Vivemos em um país onde 54% da população é negra, com importância histórica em todas as lutas que garantiram a democracia e as conquistas constitucionais em busca da igualdade social, racial e de gênero.

A herança africana é parte estrutural da formação do Brasil, mesmo que muitos prefiram seguir olhando apenas para fora, para as influências europeias e estadunidense, essencialmente brancas e colonialistas. Ao fechar os olhos para a população negra, reforçam a Sociedade da Violência que convive placidamente com a desigualdade social, racial, de gênero e de idade.

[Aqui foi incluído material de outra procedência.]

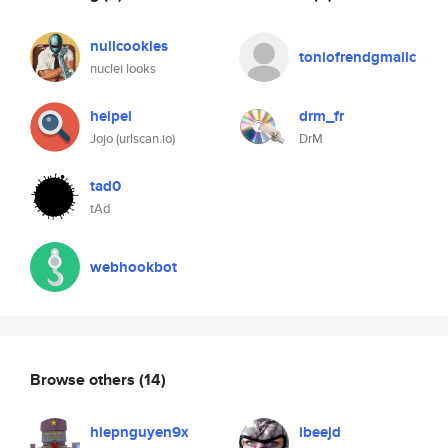
nullcookies
toniofrendgmailc
nuclei looks
heipei
drm_fr
Jojo (urlscan.io)
DrM
tad0
tAd
webhookbot
Browse others
(14)
hiepnguyen9x
ibeejd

Políticas públicas e ações afirmativas são necessárias para garantir o fim do racismo. Entre elas a educação sobre  diversidade e a aplicação da lei do ensino de História da Cultura Afrobrasileira e Indígena em todas as escolas. A lei cotas, por sua vez, está ampliando a participação negra em todos os setores. Oportunidades iguais são essenciais, porque as desigualdades atingem, majoritariamente, a população negra, em especial as mulheres.

Da nossa parte, é possível contribuir praticando diariamente o antirracismo para construir uma Sociedade do Cuidado.